We’re live in a series of technology hype cycles. If you remember, there was blockchain, crypto, NFTs, Web3, and the Metaverse just in the last few years, and the world seemed to swim around them. Each of these brought the familiar “Music is going to change forever” call from the various parties involved, but (no surprise here) that never happened. We’re currently in an AI hype cycle in the music industry that promises a lot, but fails to deliver much of the time. Case in point, Meta’s (Facebook parent company) new MusicGen AI text to music generator.
Meta claims that MusicGen has been trained on 20,000 examples of licensed music, and 390,000 instrument-only tracks from ShutterStock and Pond5. This makes it different from other large language models in the fact that the training material isn’t just scraped from the Internet with no regard to licensing.
You have to hand to it Meta in that they appear to have gone out of their way to make sure that everything was on the up-and-up copyright-wise, although I think the reason was to avoid being pulled into new costly lawsuits instead of being benevolent.
Let’s Try It
But like most music AI’s on the market, the hype far exceeds the reality. MusicGen is a text to music generator, so all you have to do is describe your music (“80’s soft rock using a mandolin”) and in theory it will crank out music based on your description.
The problem is that you only get 12 seconds of music, and most of the time it’s way off the mark. I asked it simply for “Swedish Death Metal” (usually I’d make the description much more detailed) and after taking a couple of minutes to think, it came back with something so far off the mark I don’t know what to even call it. Any kind of metal it was not.
I asked it for “Dark folk music with a mandolin,” and after taking even more time to think, it generated something dronelike that wasn’t very dark, and only approximated a mandolin. I give it points for “Speed metal like Anthrax” where it approximated the machine-gun double bass drums and guitar distortion, but having to wait 2+ minutes for 12 so-so seconds of music isn’t much of an incentive to keep using it.

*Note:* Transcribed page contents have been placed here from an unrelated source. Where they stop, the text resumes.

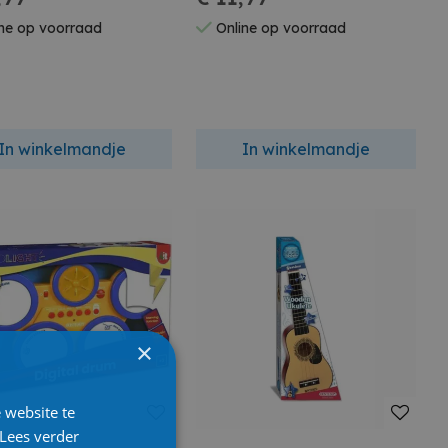
ter
ne op voorraad
Online op voorraad
In winkelmandje
In winkelmandje
×
 website te
Lees verder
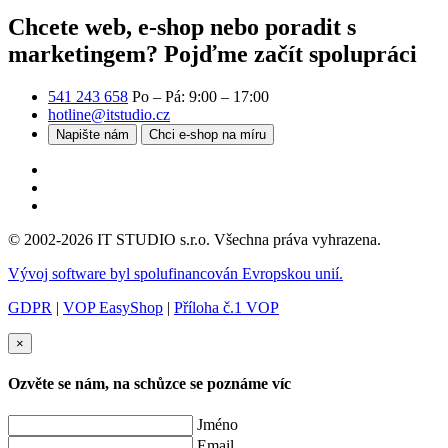
Chcete web, e-shop nebo poradit s
marketingem?
Pojďme začít spolupráci
541 243 658
Po – Pá: 9:00 – 17:00
hotline@itstudio.cz
Napište nám
Chci e-shop na míru
© 2002-2026 IT STUDIO s.r.o. Všechna práva vyhrazena.
Vývoj software byl spolufinancován Evropskou unií.
GDPR
|
VOP EasyShop
|
Příloha č.1 VOP
×
Ozvěte se nám, na schůzce se poznáme víc
Jméno
Email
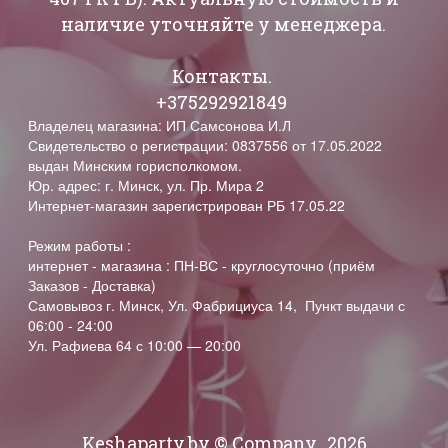
наличие уточняйте у менеджера.
Контакты.
+375292921849
Владелец магазина: ИП Самсонова И.Л
Свидетельство о регистрации: 0837556 от 17.05.2022
выдан Минским горисполкомом.
Юр. адрес: г. Минск, ул. Пр. Мира 2
Интернет-магазин зарегистрирован РБ 17.05.22
Режим работы :
интернет - магазина : ПН-ВС - круглосуточно (приём
Заказов - Доставка)
Самовывоз г. Минск, Ул. Фабрициуса 14, Пункт выдачи с
06:00 - 24:00
Ул. Рафиева 64 с 10:00 — 20:00
Keshaparty.by © Company
2026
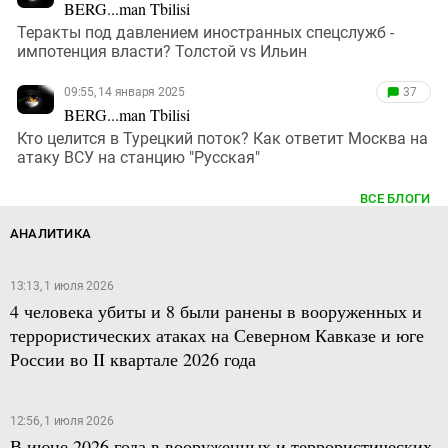
BERG...man Tbilisi
Теракты под давлением иностранных спецслужб -
импотенция власти? Толстой vs Ильин
09:55, 14 января 2025
37
BERG...man Tbilisi
Кто целится в Турецкий поток? Как ответит Москва на
атаку ВСУ на станцию "Русская"
ВСЕ БЛОГИ
АНАЛИТИКА
13:13, 1 июля 2026
4 человека убиты и 8 были ранены в вооруженных и
террористических атаках на Северном Кавказе и юге
России во II квартале 2026 года
12:56, 1 июля 2026
В июне 2026 года в вооруженных и террористических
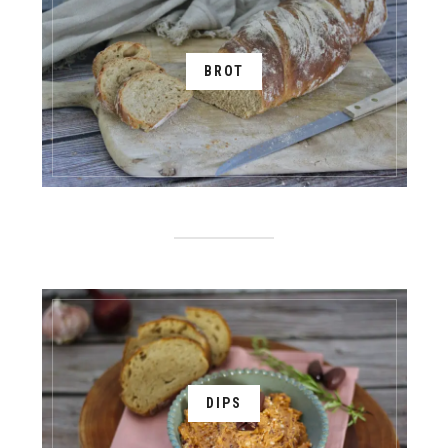
BROT
DIPS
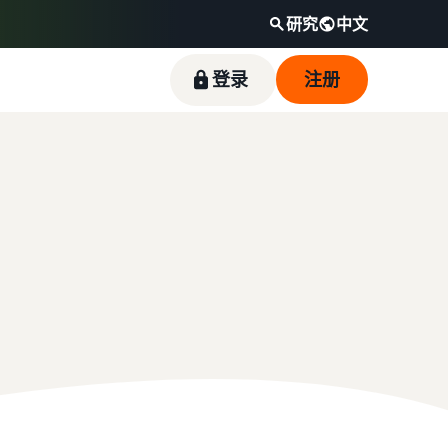
研究
中文
登录
注册
适合入门销售的热门商品
如何在线销售宠物食品
降低低价商品的运费
品牌注册
收入计算器
卖家成功案例
发展您的宠物食品业务
了解符合资格且定价等于或低于 20 欧元的商品
在亚马逊注册您的品牌，即可获得一系列品牌创
比较配送方式、计算费用和成本
Skipper's 主要经营以鱼类为基础的高端宠物食
的低价商品亚马逊物流费率。
建工具和保护权益
品，凭借亚马逊的影响力和工具，将一个当地创
如何在线销售膳食补充剂
意发展为蓬勃兴旺的业务。这是一个真实的故
拓展膳食补充剂的线上销售
事，见证了切实的增长。您是否会成为下一个成
功典范？
如何在线销售耳机
向世界各地的客户销售耳机
如何在线销售 T 恤
发展你的 T 恤品牌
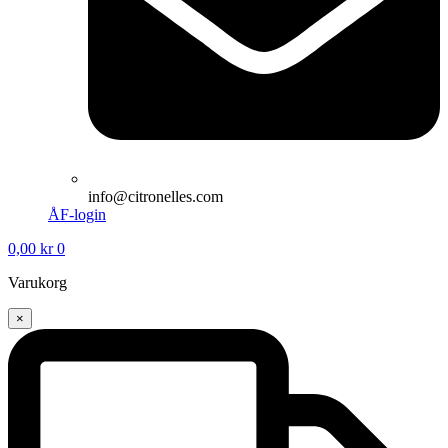
info@citronelles.com
ÅF-login
0,00
kr
0
Varukorg
×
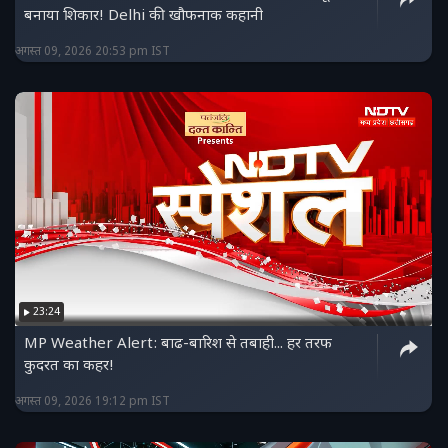
बनाया शिकार! Delhi की खौफनाक कहानी
अगस्त 09, 2026 20:53 pm IST
23:24
MP Weather Alert: बाढ-बारिश से तबाही... हर तरफ
कुदरत का कहर!
अगस्त 09, 2026 19:12 pm IST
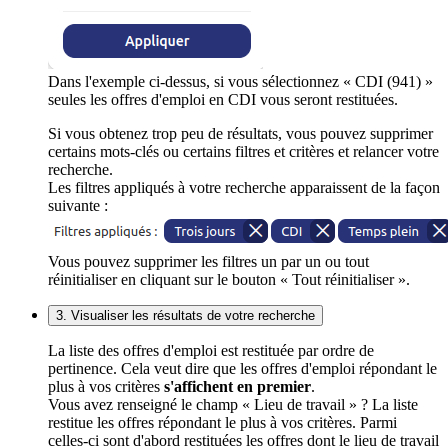
Dans l'exemple ci-dessus, si vous sélectionnez « CDI (941) »
seules les offres d'emploi en CDI vous seront restituées.
Si vous obtenez trop peu de résultats, vous pouvez supprimer
certains mots-clés ou certains filtres et critères et relancer votre
recherche.
Les filtres appliqués à votre recherche apparaissent de la façon
suivante :
Vous pouvez supprimer les filtres un par un ou tout
réinitialiser en cliquant sur le bouton « Tout réinitialiser ».
3. Visualiser les résultats de votre recherche
La liste des offres d'emploi est restituée par ordre de
pertinence. Cela veut dire que les offres d'emploi répondant le
plus à vos critères
s'affichent en premier
.
Vous avez renseigné le champ « Lieu de travail » ? La liste
restitue les offres répondant le plus à vos critères. Parmi
celles-ci sont d'abord restituées les offres dont le lieu de travail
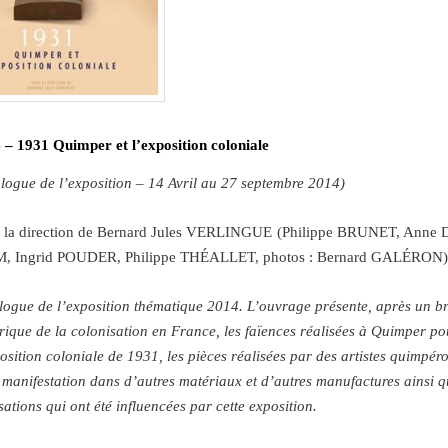
 – 1931 Quimper et l’exposition coloniale
alogue de l’exposition – 14 Avril au 27 septembre 2014)
 la direction de Bernard Jules VERLINGUE (Philippe BRUNET, Ann
, Ingrid POUDER, Philippe TH
É
ALLET, photos : Bernard GAL
É
RON
logue de l’exposition thématique 2014. L’ouvrage présente, après un br
orique de la colonisation en France, les faïences réalisées à Quimper po
position coloniale de 1931, les pièces réalisées par des artistes quimpér
e manifestation dans d’autres matériaux et d’autres manufactures ainsi q
sations qui ont été influencées par cette exposition.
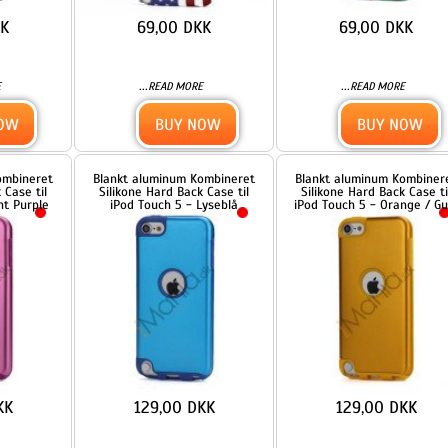
...
...
READ MORE
READ MORE
BUY NOW
BUY NOW
t
Blankt aluminum Kombineret
Blankt aluminum Kombineret
Silikone Hard Back Case til
Silikone Hard Back Case til
iPod Touch 5 - Lyseblå
iPod Touch 5 - Orange / Guld
129,00 DKK
129,00 DKK
...
...
READ MORE
READ MORE
BUY NOW
BUY NOW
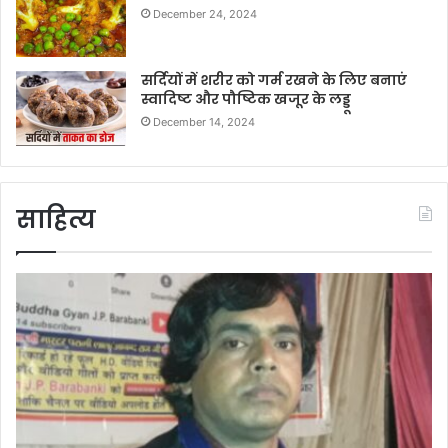
December 24, 2024
सर्दियों में शरीर को गर्म रखने के लिए बनाएं
स्वादिष्ट और पौष्टिक खजूर के लड्डू
December 14, 2024
साहित्य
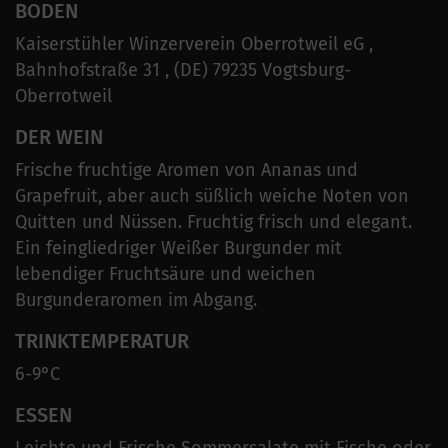
BODEN
Kaiserstühler Winzerverein Oberrotweil eG ,
Bahnhofstraße 31 , (DE) 79235 Vogtsburg-
Oberrotweil
DER WEIN
Frische fruchtige Aromen von Ananas und
Grapefruit, aber auch süßlich weiche Noten von
Quitten und Nüssen. Fruchtig frisch und elegant.
Ein feingliedriger Weißer Burgunder mit
lebendiger Fruchtsäure und weichen
Burgunderaromen im Abgang.
TRINKTEMPERATUR
6-9°C
ESSEN
Leichte und Frische Sommersalate mit Fische oder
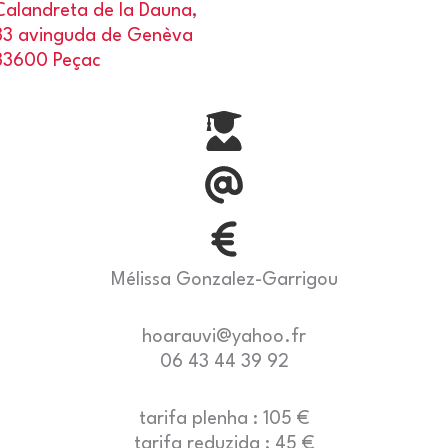
Calandreta de la Dauna,
33 avinguda de Genèva
33600 Peçac
Mélissa Gonzalez-Garrigou
hoarauvi@yahoo.fr
06 43 44 39 92
tarifa plenha : 105 €
tarifa reduzida : 45 €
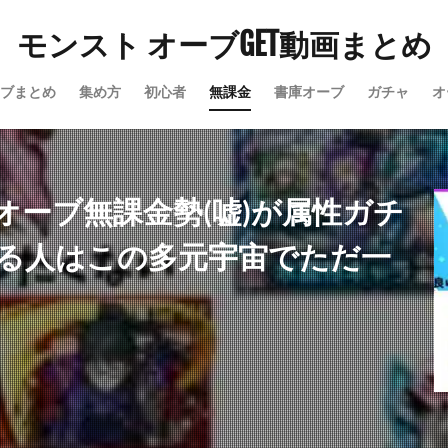
モンスト オーブGET動画まとめ
ブまとめ
集め方
初心者
無課金
書庫オーブ
ガチャ
オ
オーブ無課金勢(嘘)が属性ガチ
いる人はこの多元宇宙でただ一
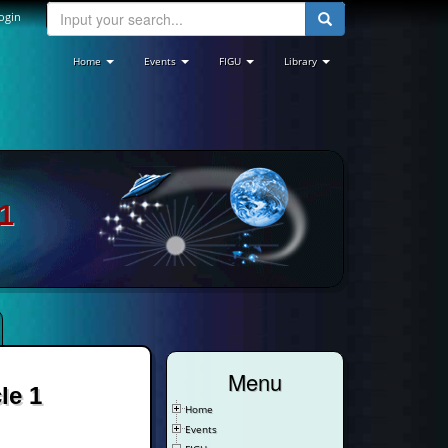
ogin
Home
Events
FIGU
Library
1
Menu
le 1
Home
Events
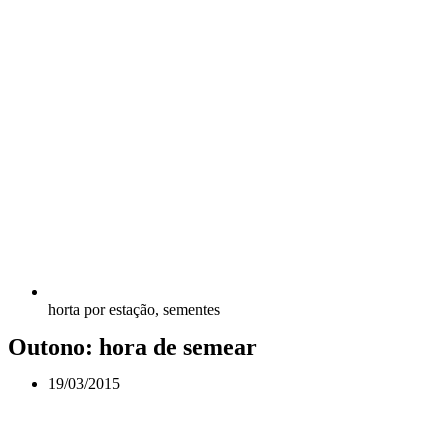
horta por estação
,
sementes
Outono: hora de semear
19/03/2015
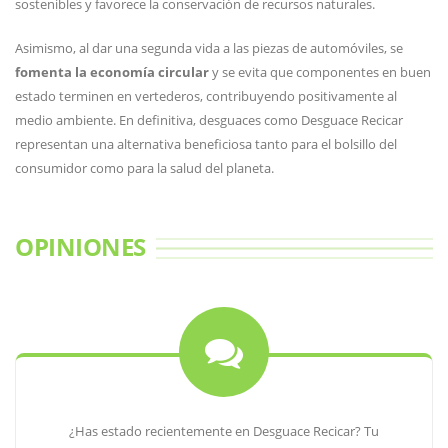
sostenibles y favorece la conservación de recursos naturales.
Asimismo, al dar una segunda vida a las piezas de automóviles, se
fomenta la economía circular
y se evita que componentes en buen
estado terminen en vertederos, contribuyendo positivamente al
medio ambiente. En definitiva, desguaces como Desguace Recicar
representan una alternativa beneficiosa tanto para el bolsillo del
consumidor como para la salud del planeta.
OPINIONES
¿Has estado recientemente en Desguace Recicar? Tu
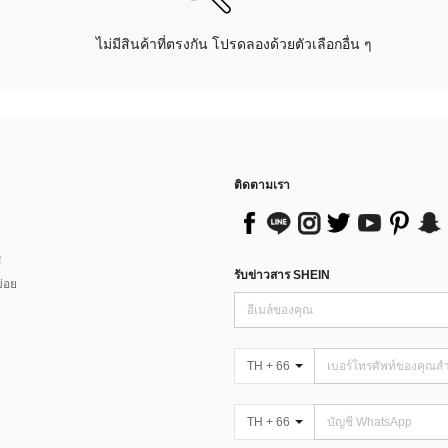
ไม่มีสินค้าที่ตรงกัน โปรดลองด้วยตัวเลือกอื่น ๆ
ติดตามเรา
ส
รับข่าวสาร SHEIN
่อย
TH + 66
TH + 66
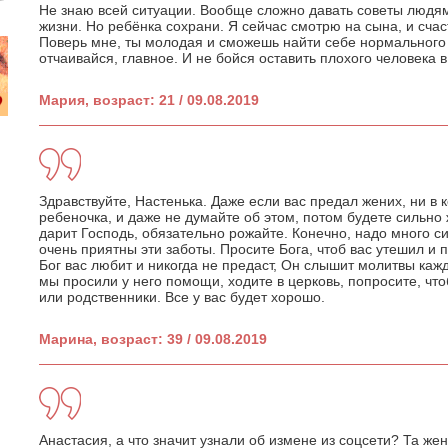
Не знаю всей ситуации. Вообще сложно давать советы людям
жизни. Но ребёнка сохрани. Я сейчас смотрю на сына, и счас
Поверь мне, ты молодая и сможешь найти себе нормального 
отчаивайся, главное. И не бойся оставить плохого человека 
Мария, возраст: 21 / 09.08.2019
Здравствуйте, Настенька. Даже если вас предал жених, ни в 
ребеночка, и даже не думайте об этом, потом будете сильно 
дарит Господь, обязательно рожайте. Конечно, надо много си
очень приятны эти заботы. Просите Бога, чтоб вас утешил и 
Бог вас любит и никогда не предаст, Он слышит молитвы кажд
мы просили у него помощи, ходите в церковь, попросите, что
или родственники. Все у вас будет хорошо.
Марина, возраст: 39 / 09.08.2019
Анастасия, а что значит узнали об измене из соцсети? Та же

It might be better if you use the Drop Audio Here upload to train it on what you want, but frankly I don’t want to be complicit with training it on unlicensed material, or exposing any music that I’m connected with to an AI, especially one owned by Meta.
AI Is Not A Sign Of Quality
I’ve been intensively playing with AI music apps for quite some time now in preparation for my upcoming AI For Music Production Course, and I have to say there are many apps and plugins that prove to be a huge disappointment in what they deliver.
They either have a very steep learning curve, have a limited output resolution, have restrictions on what you can monetize or copyright, or just plain crap output, along with a host of other limitations. Then there are the few that make music production faster and easier, and can provide some ideas that you’d never thought of.
Remember, just seeing “AI” attached to an app doesn’t necessarily mean it’s any good.